Excerpted data:

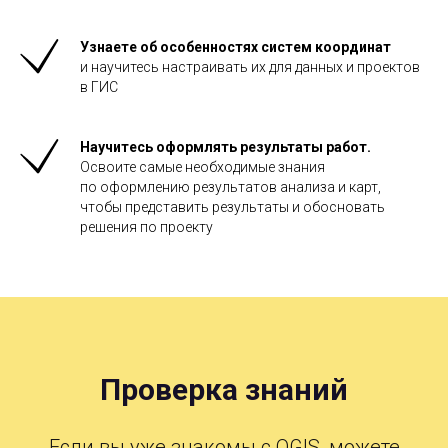
Узнаете об особенностях систем координат
и
научитесь настраивать их для
данных и
проектов
в ГИС
Научитесь оформлять результаты работ.
Освоите самые необходимые знания
по оформлению результатов анализа и
карт,
чтобы
представить результаты и
обосновать
решения по проекту
Проверка знаний
Если вы уже знакомы с QGIS, можете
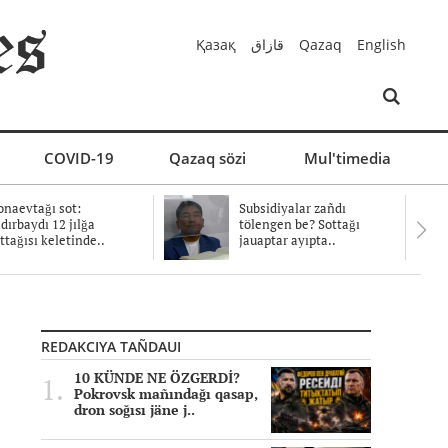
Қазақ
قازاق
Qazaq
English
COVID-19
Qazaq sözi
Mul'timedia
naevtağı sot:
Subsidiyalar zañdı
dırbaydı 12 jılğa
tölengen be? Sottağı
ttağısı keletinde..
jauaptar ayıpta..
REDAKCIYA TAÑDAUI
10 KÜNDE NE ÖZGERDİ?
Pokrovsk mañındağı qasap,
dron soğısı jäne j..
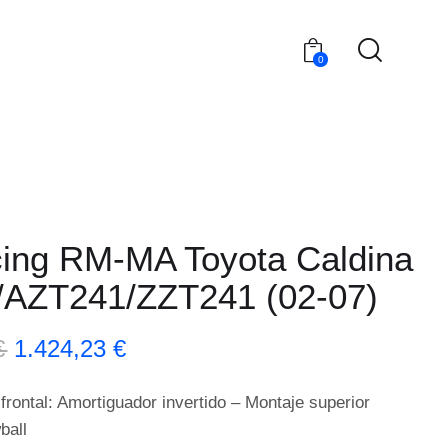
0
ing RM-MA Toyota Caldina
/AZT241/ZZT241 (02-07)
€
1.424,23
€
frontal: Amortiguador invertido – Montaje superior
ball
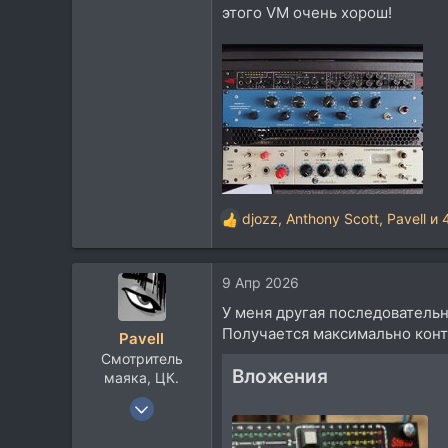
2.243
этого VM очень хорош!
1.967
113
Липецк
t.me
djozz
,
Anthony Scott
,
Pavell
и 
Р
е
а
9 Апр 2026
к
ц
У меня другая последовательн
и
Получается максимально кон
Pavell
и
Смотритель
:
Вложения
маяка, ЦК.
20 Апр 2004
3.971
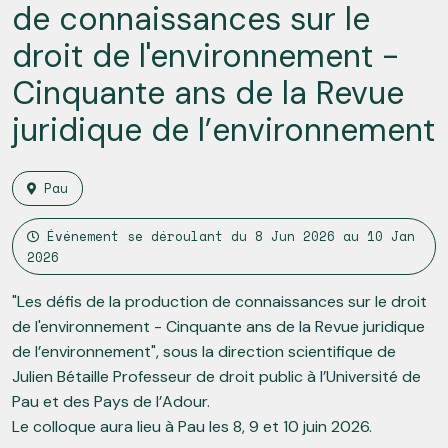
de connaissances sur le
droit de l'environnement -
Cinquante ans de la Revue
juridique de l’environnement
Pau
Événement se déroulant du
8 Jun 2026
au
10 Jan
2026
"Les défis de la production de connaissances sur le droit
de l'environnement - Cinquante ans de la Revue juridique
de l’environnement", sous la direction scientifique de
Julien Bétaille Professeur de droit public à l’Université de
Pau et des Pays de l’Adour.
Le colloque aura lieu à Pau les 8, 9 et 10 juin 2026.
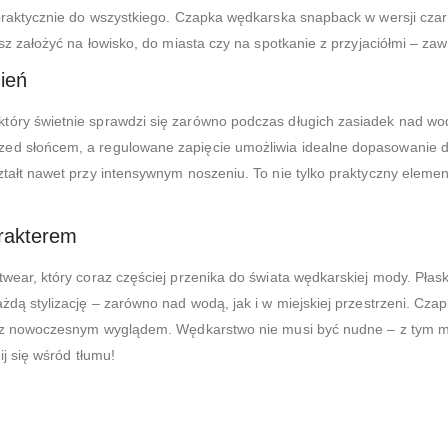
 praktycznie do wszystkiego. Czapka wędkarska snapback w wersji cza
sz założyć na łowisko, do miasta czy na spotkanie z przyjaciółmi – za
ień
óry świetnie sprawdzi się zarówno podczas długich zasiadek nad wod
ed słońcem, a regulowane zapięcie umożliwia idealne dopasowanie do 
tałt nawet przy intensywnym noszeniu. To nie tylko praktyczny element
arakterem
ear, który coraz częściej przenika do świata wędkarskiej mody. Płaski
żdą stylizację – zarówno nad wodą, jak i w miejskiej przestrzeni. Cz
ia z nowoczesnym wyglądem. Wędkarstwo nie musi być nudne – z tym 
ij się wśród tłumu!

What the exercise asks: For each line of the material that contains "environnement", return a copy.

Task answer:
droit de l'environnement -
juridique de l’environnement
de l'environnement - Cinquante ans de la Revue juridique
de l’environnement", sous la direction scientifique de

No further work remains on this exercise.